CELEBESMEDIA.ID, Makassar - Hanif Luthfi dalam bukunya "Hukum Fiqih Seputar Ahli Kitab" (23:2019) menyebutkan bahwa ahlul kitab merujuk kepada individu yang memegang kitab suci selain Al-Quran, menurut Kamus Besar Bahasa Indonesia.
Namun, Imam Syafi'i memberikan definisi yang lebih spesifik, yaitu bahwa ahlul kitab hanya mencakup pengikut Yahudi, Nasrani, dan Bani Israil.
Pengkajian fiqih menyebutkan tentang hukum menikahi dan memakan sembelihan ahlul kitab.
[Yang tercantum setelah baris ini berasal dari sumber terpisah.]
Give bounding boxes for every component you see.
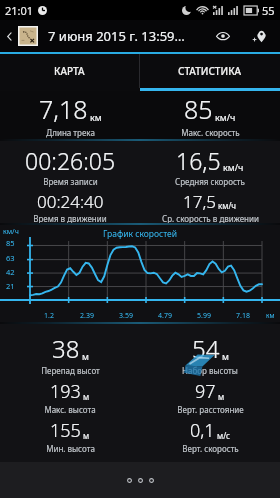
staticText: 0,1 [190, 418, 215, 443]
staticText: м [222, 350, 229, 362]
staticText: км [90, 111, 102, 123]
button[interactable]: КАРТА [0, 54, 139, 88]
staticText: км/ч [3, 227, 19, 237]
staticText: 1.2 [44, 311, 54, 321]
staticText: 2.39 [80, 311, 94, 321]
staticText: 193 [50, 379, 81, 404]
staticText: Макс. скорость [181, 127, 240, 138]
button[interactable]: More options [113, 470, 168, 491]
staticText: КАРТА [54, 64, 85, 78]
button[interactable]: 85 [140, 92, 280, 138]
button[interactable]: Back [3, 23, 16, 49]
staticText: График скоростей [103, 228, 178, 240]
staticText: Макс. высота [44, 404, 96, 415]
staticText: 97 [195, 379, 216, 404]
button[interactable]: 54 [140, 332, 280, 454]
staticText: км/ч [223, 161, 244, 173]
staticText: Верт. расстояние [177, 404, 244, 415]
staticText: 54 [192, 332, 220, 365]
staticText: 00:24:40 [37, 190, 104, 213]
staticText: 85 [6, 238, 15, 248]
button[interactable]: Show on map [210, 23, 236, 49]
staticText: м [218, 391, 225, 402]
staticText: 21 [6, 281, 15, 291]
button[interactable]: Add waypoint [246, 23, 272, 49]
staticText: 17,5 [183, 190, 216, 213]
button[interactable]: 7,18 [0, 92, 140, 138]
staticText: СТАТИСТИКА [178, 64, 242, 78]
staticText: 85 [184, 92, 213, 126]
staticText: км/ч [218, 200, 237, 211]
staticText: Время в движении [33, 213, 107, 223]
staticText: Верт. скорость [182, 443, 239, 454]
staticText: Перепад высот [41, 365, 100, 376]
staticText: 7 июня 2015 г. 13:59… [48, 27, 185, 45]
button[interactable]: СТАТИСТИКА [140, 54, 280, 88]
staticText: 21:01 [5, 3, 34, 18]
staticText: Длина трека [46, 127, 95, 138]
staticText: 7,18 [39, 92, 88, 126]
button[interactable]: 16,5 [140, 145, 280, 223]
staticText: 4.79 [158, 311, 172, 321]
staticText: 55 [262, 3, 275, 18]
staticText: км/ч [215, 111, 236, 123]
staticText: Набор высоты [182, 365, 238, 376]
staticText: 3.59 [119, 311, 133, 321]
staticText: 42 [6, 267, 15, 277]
staticText: Мин. высота [46, 443, 95, 454]
staticText: 7.18 [236, 311, 250, 321]
staticText: 5.99 [197, 311, 211, 321]
button[interactable]: 38 [0, 332, 140, 454]
staticText: 38 [52, 332, 80, 365]
staticText: Ср. скорость в движении [162, 213, 259, 223]
staticText: км [266, 311, 275, 320]
staticText: Время записи [43, 176, 98, 187]
staticText: 00:26:05 [25, 145, 116, 176]
staticText: 16,5 [176, 145, 221, 176]
staticText: м [82, 350, 89, 362]
staticText: м [83, 430, 90, 441]
staticText: 155 [50, 418, 81, 443]
staticText: м [83, 391, 90, 402]
button[interactable]: 00:26:05 [0, 145, 140, 223]
staticText: Средняя скорость [175, 176, 245, 187]
staticText: 63 [6, 253, 15, 263]
staticText: м/с [217, 430, 231, 441]
button[interactable]: Track icon [18, 26, 38, 46]
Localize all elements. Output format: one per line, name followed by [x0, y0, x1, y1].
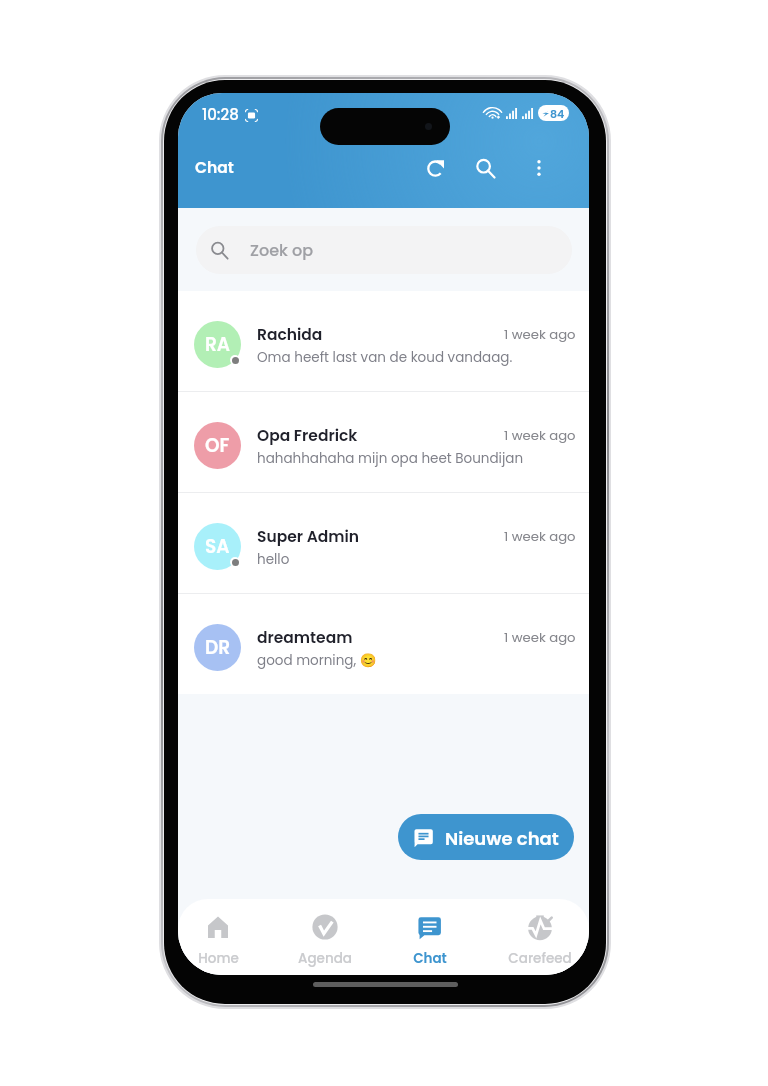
button[interactable]: Search [464, 147, 506, 189]
staticText: 84 [550, 106, 565, 121]
staticText: Agenda [298, 949, 352, 968]
staticText: OF [205, 433, 230, 459]
staticText: hahahhahaha mijn opa heet Boundijan [257, 449, 524, 468]
button[interactable]: Home [178, 899, 266, 975]
staticText: Chat [413, 949, 447, 968]
button[interactable]: OF [178, 392, 589, 492]
button[interactable]: SA [178, 493, 589, 593]
button[interactable]: RA [178, 291, 589, 391]
button[interactable]: Zoek op [196, 226, 572, 274]
staticText: 10:28 [202, 104, 239, 125]
button[interactable]: Refresh [415, 147, 457, 189]
button[interactable]: Chat [382, 899, 478, 975]
staticText: Zoek op [250, 239, 314, 261]
button[interactable]: More options [518, 147, 560, 189]
staticText: Rachida [257, 324, 323, 346]
staticText: Super Admin [257, 526, 360, 548]
staticText: hello [257, 550, 290, 569]
staticText: dreamteam [257, 627, 353, 649]
staticText: 1 week ago [504, 628, 576, 646]
staticText: 1 week ago [504, 426, 576, 444]
button[interactable]: Agenda [277, 899, 373, 975]
staticText: Carefeed [508, 949, 572, 968]
staticText: good morning, 😊 [257, 651, 377, 670]
staticText: Opa Fredrick [257, 425, 358, 447]
staticText: 1 week ago [504, 325, 576, 343]
staticText: Chat [195, 157, 234, 179]
staticText: Home [198, 949, 239, 968]
staticText: RA [205, 332, 231, 358]
staticText: Nieuwe chat [445, 826, 559, 851]
button[interactable]: DR [178, 594, 589, 694]
staticText: Oma heeft last van de koud vandaag. [257, 348, 513, 367]
button[interactable]: Nieuwe chat [398, 814, 574, 860]
staticText: 1 week ago [504, 527, 576, 545]
staticText: SA [205, 534, 230, 560]
button[interactable]: Carefeed [492, 899, 588, 975]
staticText: DR [205, 635, 231, 661]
Secara etimologis, ahlul kitab adalah individu yang memiliki kitab. Namun, dalam konteks Islam, konsep ini memiliki implikasi hukum yang menarik untuk diperhatikan.
Hukum menikahi dan memakan sembelihan ahlul kitab diatur dalam Al-Quran QS Al-Maidah [5]: 5.
Ayat tersebut mengizinkan konsumsi sembelihan ahlul kitab dan pernikahan dengan wanita mereka (Yahudi dan Nasrani).
Rasulullah saw mengakui mereka sebagai ahlul kitab, memperbolehkan konsumsi sembelihan mereka, dan pernikahan dengan wanita-wanita mereka.
Namun, syarat-syarat tersebut harus sesuai dengan ketentuan syariat.
Sembelihan ahlul kitab yang dapat dikonsumsi haruslah sesuai dengan tata cara penyembelihan syariah.
Misalnya, tidak boleh mengonsumsi daging babi atau hewan yang disembelih dengan cara yang tidak benar seperti disetrum atau dicekik.
Dalam konteks pernikahan dengan wanita ahlul kitab, diperbolehkan jika wanita tersebut adalah wanita yang jujur dan tidak melakukan perbuatan zina.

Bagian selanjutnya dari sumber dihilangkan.